Oversight over SOE’s vests in Parliament, the Executive and the Boards of SOE’s. Parliament exercises its role through evaluating the performance of SOE’s by interrogating their annual financial statements. The Public Finance Management Act (hereinafter referred to “PFMA”) governs the standards for financial management of SOEs.
The Companies Act
The Companies Act (hereinafter referred to as “the Act”), established the term ‘state-owned company’, which is defined in Section 1 as an enterprise that is registered in terms of this Act as a company, and either is listed as a public entity in terms of Schedule 2 or 3 of the PFMA and is owned by a municipality, as contemplated in the Local Government: Municipal Systems Act, 2000 (Act No. 32 of 2000).
Section 66(1)2 of the Act requires a SOE to have a Board of Directors, which has the authority to exercise all of the powers and perform any of the functions of the SOE, except if limited by the Companies Act or Memorandum of Incorporation. The Board of a SOE should comprise at least three Directors. The Board of Directors is accountable to the shareholder for the performance and affairs of the SOE.

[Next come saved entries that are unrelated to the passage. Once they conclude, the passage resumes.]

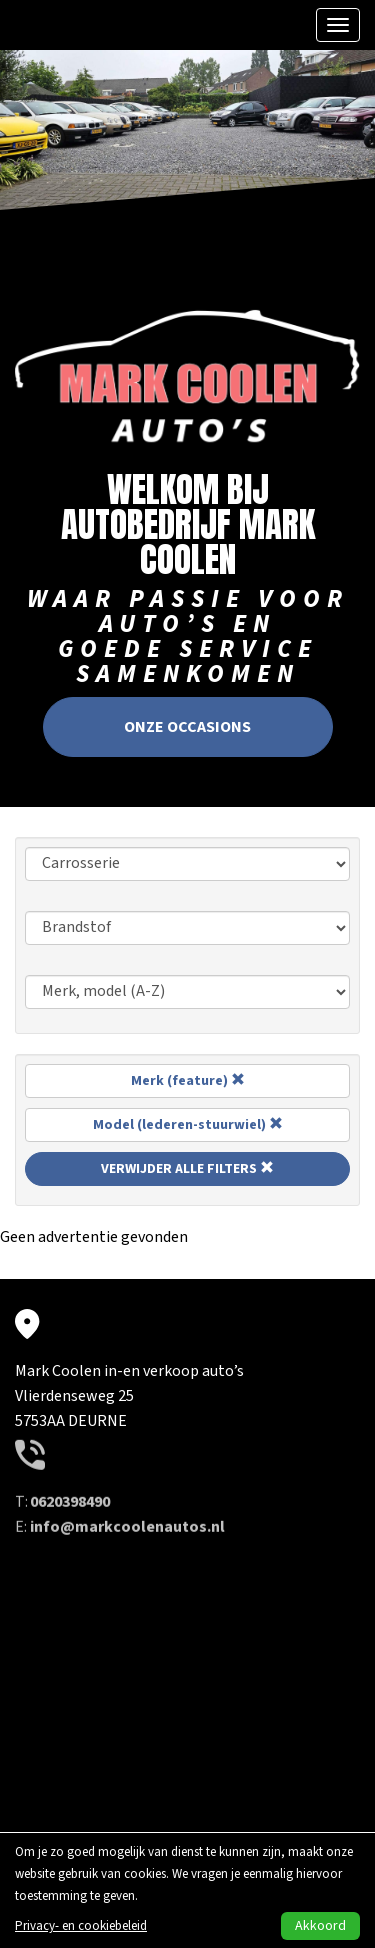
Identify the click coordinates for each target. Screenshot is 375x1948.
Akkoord (320, 1926)
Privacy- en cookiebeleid (81, 1926)
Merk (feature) (188, 1081)
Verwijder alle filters (187, 1169)
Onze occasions (187, 721)
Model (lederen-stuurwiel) (188, 1125)
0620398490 (70, 1448)
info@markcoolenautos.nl (127, 1473)
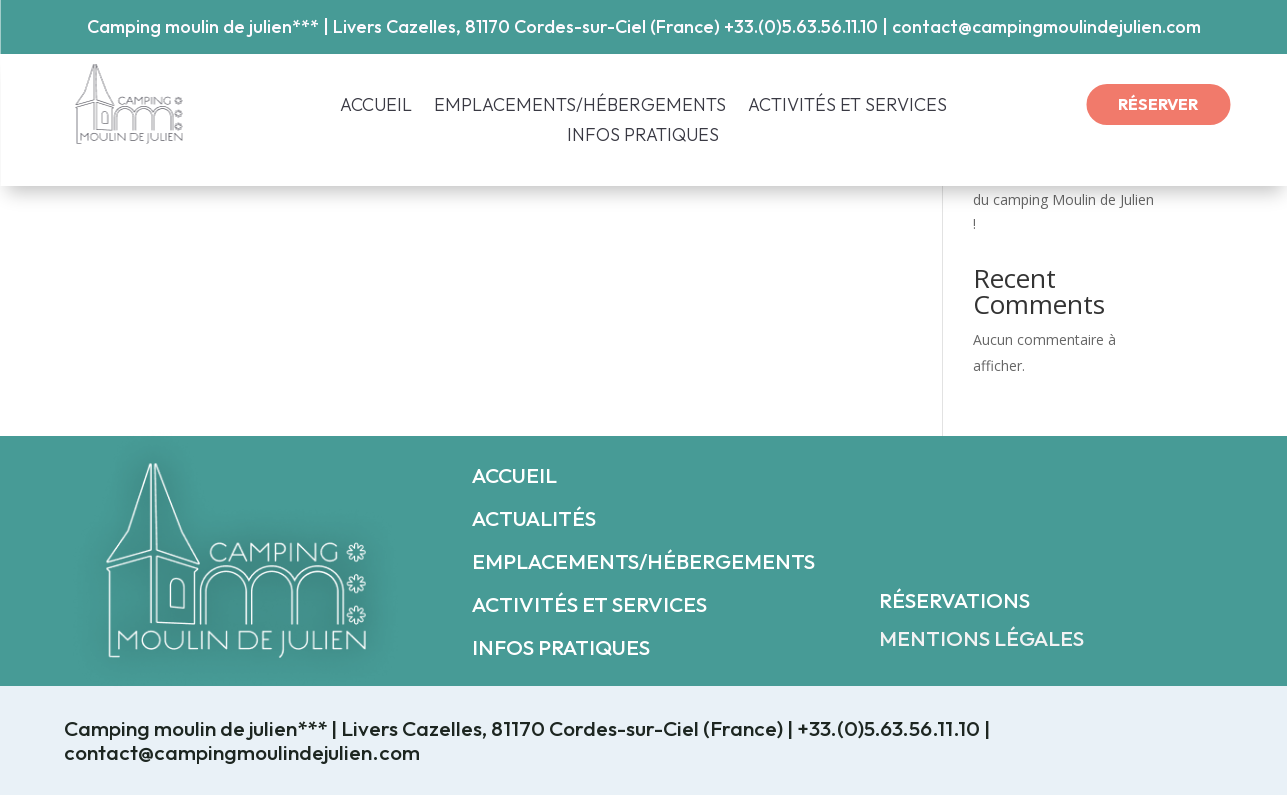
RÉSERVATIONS (954, 600)
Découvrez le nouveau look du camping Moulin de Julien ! (1063, 199)
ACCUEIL (376, 107)
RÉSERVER (1158, 104)
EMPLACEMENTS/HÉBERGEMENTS (580, 107)
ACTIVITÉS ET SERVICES (847, 107)
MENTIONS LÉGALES (981, 638)
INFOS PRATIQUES (643, 137)
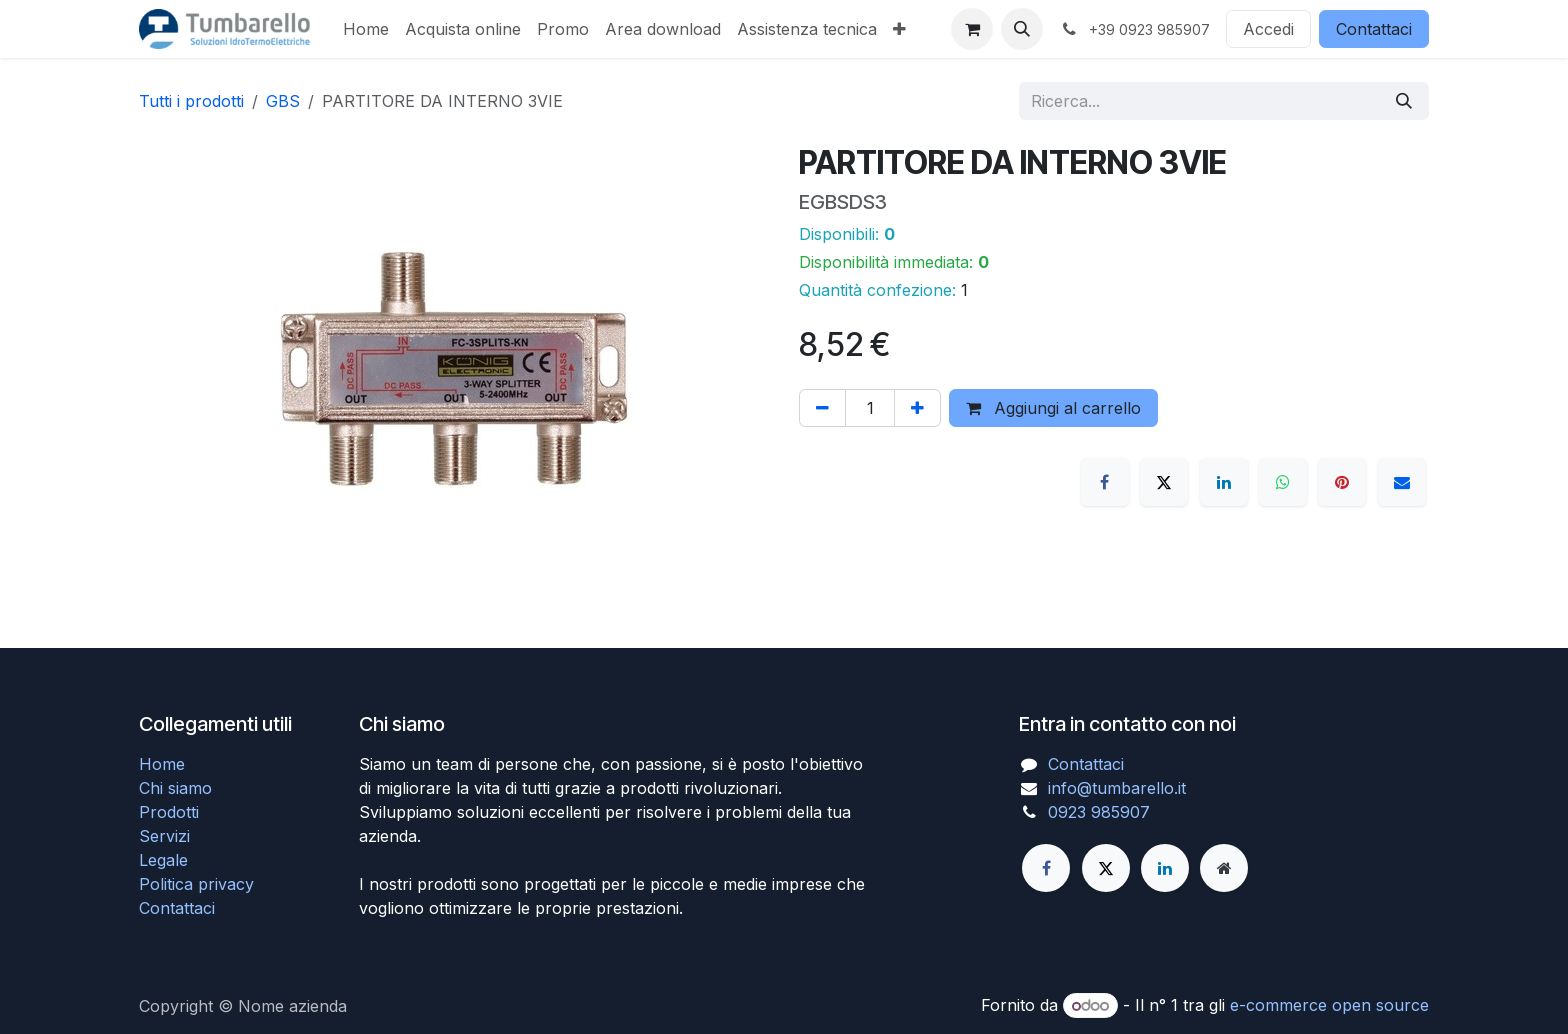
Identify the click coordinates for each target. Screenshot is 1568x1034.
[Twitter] (1106, 868)
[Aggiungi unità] (917, 408)
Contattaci (1374, 29)
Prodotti (169, 812)
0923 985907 (1099, 812)
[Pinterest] (1342, 482)
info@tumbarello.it (1117, 788)
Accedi (1268, 29)
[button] (1022, 29)
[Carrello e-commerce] (972, 29)
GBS (283, 101)
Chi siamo (175, 788)
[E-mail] (1402, 482)
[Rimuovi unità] (822, 408)
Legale (163, 860)
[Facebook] (1105, 482)
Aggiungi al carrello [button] (1053, 408)
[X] (1164, 482)
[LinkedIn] (1224, 482)
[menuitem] (366, 29)
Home (162, 764)
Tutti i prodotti (191, 101)
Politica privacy (196, 884)
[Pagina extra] (1224, 868)
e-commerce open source (1329, 1005)
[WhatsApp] (1283, 482)
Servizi (164, 836)
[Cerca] (1404, 101)
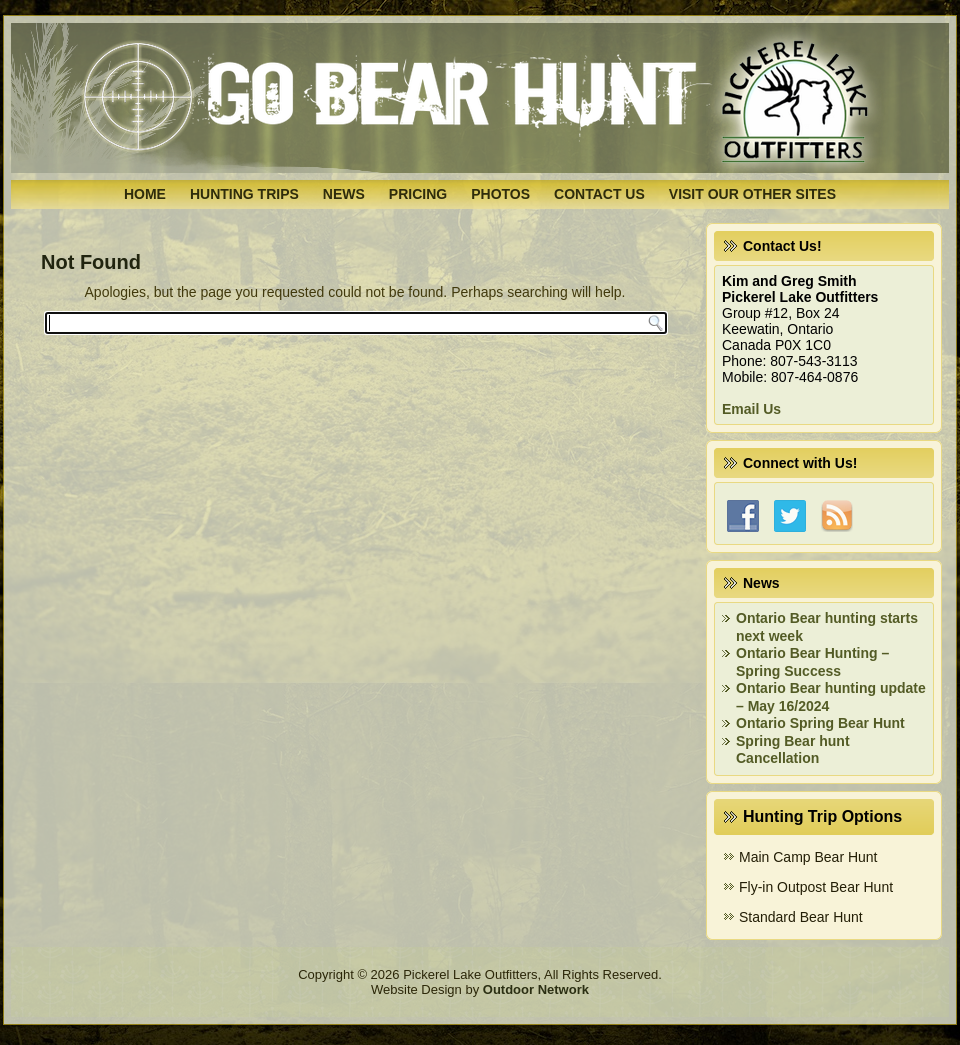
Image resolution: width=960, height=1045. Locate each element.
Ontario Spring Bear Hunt (820, 723)
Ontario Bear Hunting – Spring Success (812, 662)
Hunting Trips (244, 194)
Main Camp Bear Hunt (808, 857)
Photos (500, 194)
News (344, 194)
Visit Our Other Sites (752, 194)
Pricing (418, 194)
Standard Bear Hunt (801, 917)
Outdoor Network (536, 989)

The Act sets out standards of Directors’ duties, namely to act:
- In good faith and for proper purpose;
- In the best interests of the SOE; and
- With the degree of care, skill and diligence that may reasonably be expected of a person who carries out the same functions as a Director in relation to the SOE and who has the knowledge, skill and experience of that Director.
Public Finance Management Act
SOEs fall within the ambit of the PFMA, which means that they need to comply with additional provisions over and above those of the Act. The individual Directors and the Board as a whole, carry full fiduciary responsibility in terms of the Act and PFMA.
The PFMA provides that the board of a SOE must exercise the utmost care to ensure reasonable protection of the assets and records of the SOE; and act with fidelity and in the best interests of the SOE in managing the financial affairs of the SOE. On request, the Board must disclose to the Minister to which the SOE is accountable and seek, within limits, to prevent any prejudice to the financial interests of the state.
While the King IV Report is not legally binding, its principles have been used as a benchmark against which the conduct of Directors should be measured3 and was found to be binding on state-owned entities4. King IV emphasizes that SEOs must act with independence in the best interests of the entity.
With all these governing structures in place, SOEs should be performing well and adding value to our country. SOEs should be managed according to the principles of the King IV Report, i.e. transparency and accountability. Furthermore, Directors should comply with their fiduciary duties as required by the Act and PFMA, by doing so SOEs can be catalysts for sustainable value creation and/or growth for South Africa.